But the "mostly" matters. Reviewing the generated output against KWI's actual theme exposed five gaps:

Gap 1: textTransform. Our spec had no concept of it. KWI's buttons are uppercase. We added baseTokens — a new section in the schema for properties that apply universally regardless of variant or size. That's where font-family, text-transform, and letter-spacing live.

Gap 2: Font family mismatch. The generator output Inter; KWI uses Helvetica Neue. This wasn't a spec bug — it was a token resolution issue. The spec references {font.family.sans}, which resolves to whatever the org's typography tokens define. Different org, different font. The spec is doing its job.

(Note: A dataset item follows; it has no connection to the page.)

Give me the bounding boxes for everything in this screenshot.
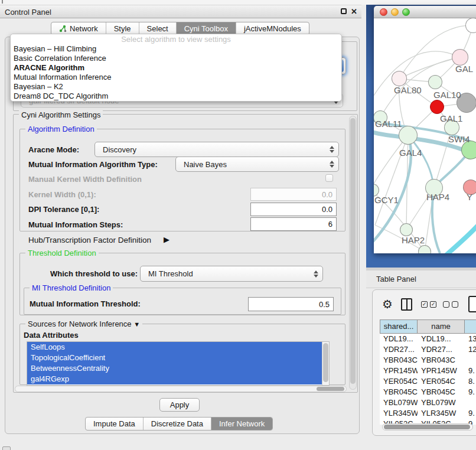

Gap 3: Hardcoded opacity. The disabled state had "opacity": "0.5" — a literal value with no Figma origin. I initially "fixed" this by creating an interaction.json token file with opacity.disabled and opacity.loading tokens. That was wrong.

Gap 4: The opacity token was invented. This was the session's most important correction. I caught myself inventing a token that doesn't exist in Figma. In a design system, when a button is disabled, the visual treatment is defined by the designer through color variables — colors that already have the reduced alpha baked in. A disabled button's background isn't "the primary color at 50% opacity." It's a specific color token like {color.state.disabled.bg} that the designer chose in Figma. Creating a standalone opacity token breaks the pipeline's fundamental rule: everything traces back to Figma. If Figma doesn't define it, it doesn't exist in the token layer.

We deleted the interaction.json file and updated the disabled/loading states to reference color tokens instead.

Gap 5: Optional vs. mandatory fields. KWI doesn't define focus ring styling; we did. The schema already supports this (focus tokens aren't required), but it raised the question of how the generator handles missing tokens. Answer: if the org's tokens don't resolve, the generator skips that section and the framework's defaults apply.

These weren't failures — they were exactly what a proof of concept is supposed to surface. The binding layer works. The gaps it exposed made the spec better.

Part 8: The Phase 3 Shape

Phase 3 is bigger than one deliverable. It breaks into two parts:

Part 1: Prove the architecture (one Button, vertical slice)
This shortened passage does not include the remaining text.